Ruth Page's Gardening Journal Summary

Ruth Page

Ruth Page’s Gardening Journal

(Critical Survey of Contemporary Fiction)

Started in Vermont in 1986 under the auspices of the National Gardening Association, the “Gardening Journal” radio show is now carried by more than 140 public radio stations. These short pieces are geared to the home gardener, providing brief discussions on such popular topics as “Window boxes,” “Putting foods by,” and “Feeding the good earth,” and specific plants such as dogwoods, crab apples, and foxgloves. Especially helpful is the chapter on “Scented Gardens,” which describes how to select herbs, geraniums, old roses, and lilacs to provide delicious fragrances in the garden. An intriguing piece on “moon gardens” shows how white flowers can be used to create a stunning effect in the garden after dark, illuminated by the moon.

Helpful advice is everywhere, such as to need to save seeds from “standard” (not hybrid) varieties of plants for those who want to grow new plants from the seeds of existing ones. The relative merits of earthworms, ladybugs, honeybees, and praying mantises are also covered. There is a nice folksy tone about the book, with phrases such as “By guess and by golly” and “Gosh, Susan,” and Page’s unpretentious approach will be appreciated by novice gardeners needing the basics.

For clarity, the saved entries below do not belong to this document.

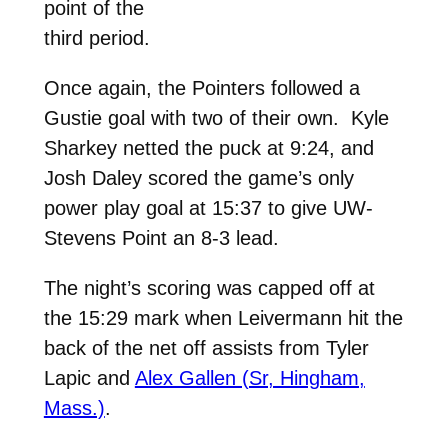
point of the
third period.
Once again, the Pointers followed a
Gustie goal with two of their own. Kyle
Sharkey netted the puck at 9:24, and
Josh Daley scored the game’s only
power play goal at 15:37 to give UW-
Stevens Point an 8-3 lead.
The night’s scoring was capped off at
the 15:29 mark when Leivermann hit the
back of the net off assists from Tyler
Lapic and
Alex Gallen (Sr, Hingham,
Mass.)
.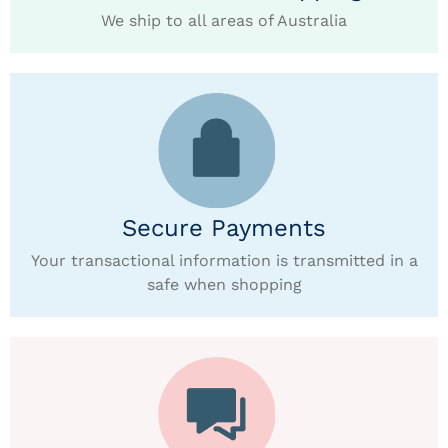
We ship to all areas of Australia
Secure Payments
Your transactional information is transmitted in a
safe when shopping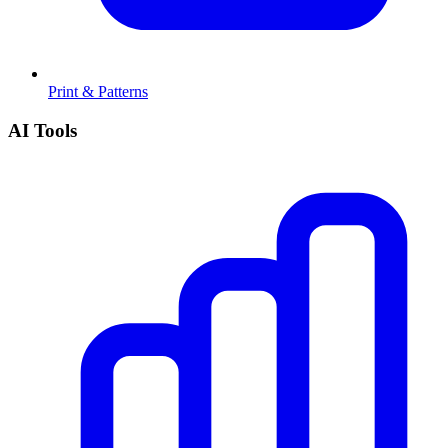
Print & Patterns
AI Tools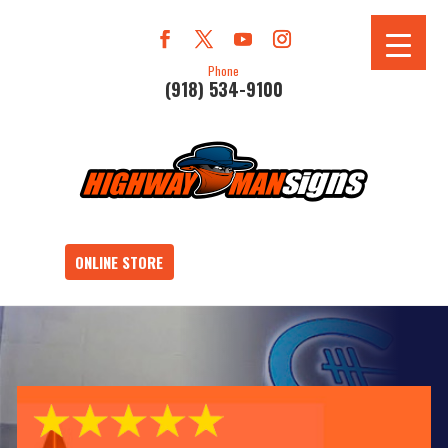
Phone
(918) 534-9100
ONLINE STORE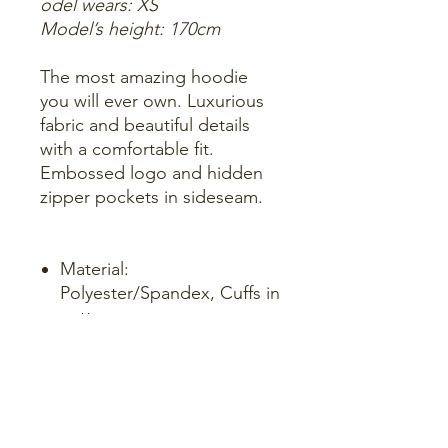
odel wears: XS
Model’s height: 170cm
The most amazing hoodie
you will ever own. Luxurious
fabric and beautiful details
with a comfortable fit.
Embossed logo and hidden
zipper pockets in sideseam.
Material:
Polyester/Spandex, Cuffs in
cotton.
Logo: Embossed on the
chest, engraved
zipperheads.
True to size.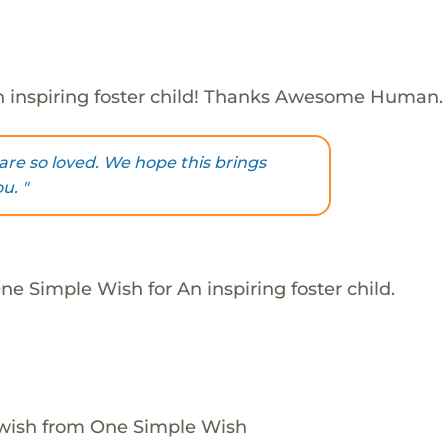
 inspiring foster child! Thanks Awesome Human.
are so loved. We hope this brings
u. "
e Simple Wish for An inspiring foster child.
 wish from One Simple Wish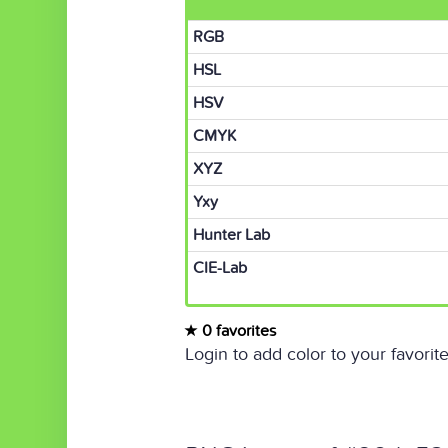
RGB
HSL
HSV
CMYK
XYZ
Yxy
Hunter Lab
CIE-Lab
0 favorites
Login to add color to your favorite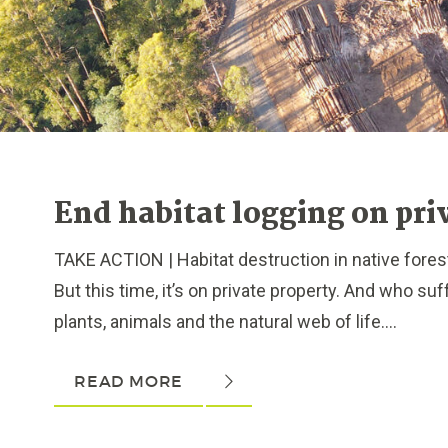
End habitat logging on pri
TAKE ACTION | Habitat destruction in native forest
But this time, it’s on private property. And who s
plants, animals and the natural web of life....
READ MORE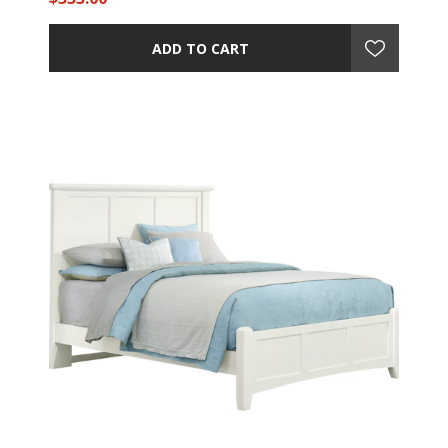
ADD TO CART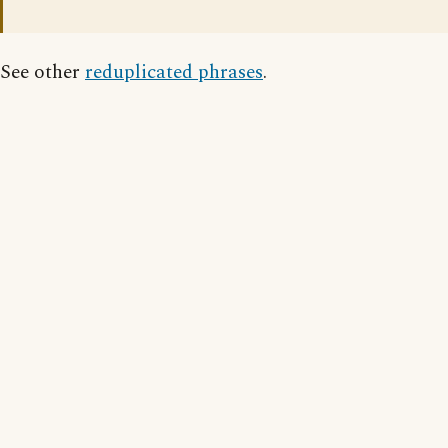
See other
reduplicated phrases
.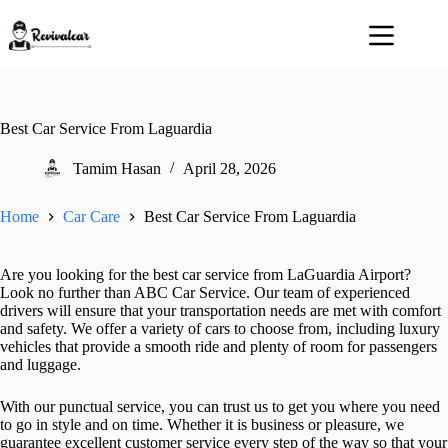
Skip
to
content
Best Car Service From Laguardia
Tamim Hasan
April 28, 2026
Home
Car Care
Best Car Service From Laguardia
Are you looking for the best car service from LaGuardia Airport?
Look no further than ABC Car Service. Our team of experienced
drivers will ensure that your transportation needs are met with comfort
and safety. We offer a variety of cars to choose from, including luxury
vehicles that provide a smooth ride and plenty of room for passengers
and luggage.
With our punctual service, you can trust us to get you where you need
to go in style and on time. Whether it is business or pleasure, we
guarantee excellent customer service every step of the way so that your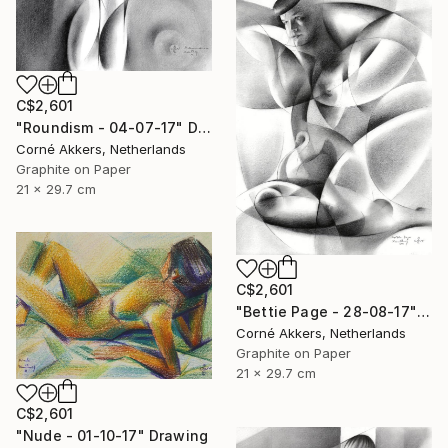
C$2,601
"Roundism - 04-07-17" Drawing
Corné Akkers, Netherlands
Graphite on Paper
21 x 29.7 cm
C$2,601
"Bettie Page - 28-08-17" Drawing
Corné Akkers, Netherlands
Graphite on Paper
21 x 29.7 cm
C$2,601
"Nude - 01-10-17" Drawing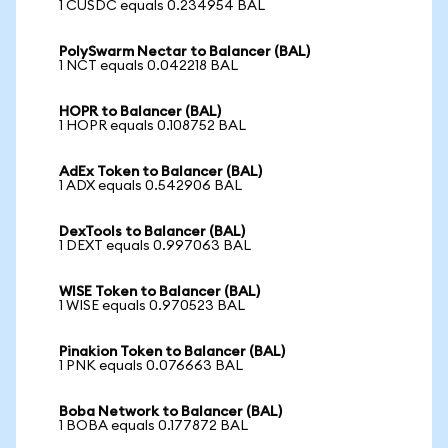
1 CUSDC equals 0.234954 BAL
PolySwarm Nectar to Balancer (BAL)
1 NCT equals 0.042218 BAL
HOPR to Balancer (BAL)
1 HOPR equals 0.108752 BAL
AdEx Token to Balancer (BAL)
1 ADX equals 0.542906 BAL
DexTools to Balancer (BAL)
1 DEXT equals 0.997063 BAL
WISE Token to Balancer (BAL)
1 WISE equals 0.970523 BAL
Pinakion Token to Balancer (BAL)
1 PNK equals 0.076663 BAL
Boba Network to Balancer (BAL)
1 BOBA equals 0.177872 BAL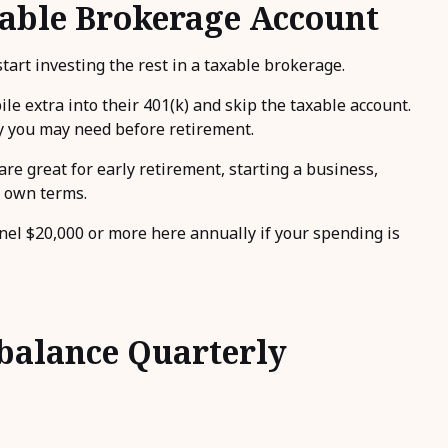
axable Brokerage Account
art investing the rest in a taxable brokerage.
e extra into their 401(k) and skip the taxable account.
ey you may need before retirement.
re great for early retirement, starting a business,
r own terms.
nnel $20,000 or more here annually if your spending is
ebalance Quarterly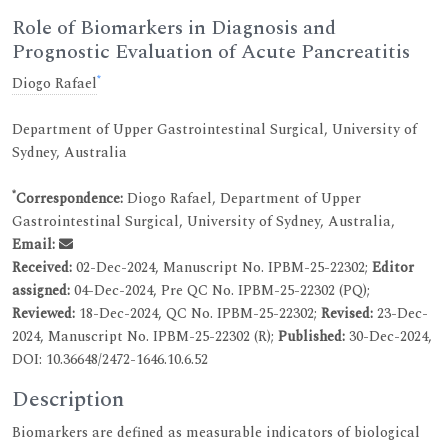
Role of Biomarkers in Diagnosis and
Prognostic Evaluation of Acute Pancreatitis
*
Diogo Rafael
Department of Upper Gastrointestinal Surgical, University of
Sydney, Australia
*
Correspondence:
Diogo Rafael, Department of Upper
Gastrointestinal Surgical, University of Sydney, Australia,
Email:
Received:
02-Dec-2024, Manuscript No. IPBM-25-22302;
Editor
assigned:
04-Dec-2024, Pre QC No. IPBM-25-22302 (PQ);
Reviewed:
18-Dec-2024, QC No. IPBM-25-22302;
Revised:
23-Dec-
2024, Manuscript No. IPBM-25-22302 (R);
Published:
30-Dec-2024,
DOI: 10.36648/2472-1646.10.6.52
Description
Biomarkers are defined as measurable indicators of biological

This is all much like chatting with an experienced gardener over afternoon tea, mixing traditional garden wisdom with quirky personal opinions, such as the author’s preference for using rosemary with lamb instead of the conventional mint.

While a wide variety of topics are covered, from insect pests to amaryllis bulbs, these informal talks work best as short entertainments to brighten up the winter doldrums, or to spark inspiration for a new garden project. The book’s lack of instructive illustrations, charts, and diagrams, together with the constraints imposed by the original radio format, results in this being less than a comprehensive gardening handbook.

Still, this pleasant collection covers a lot of ground, and it is great fun to be able to dip in anywhere and enjoy as many of these delightful vignettes as time and inclination allow.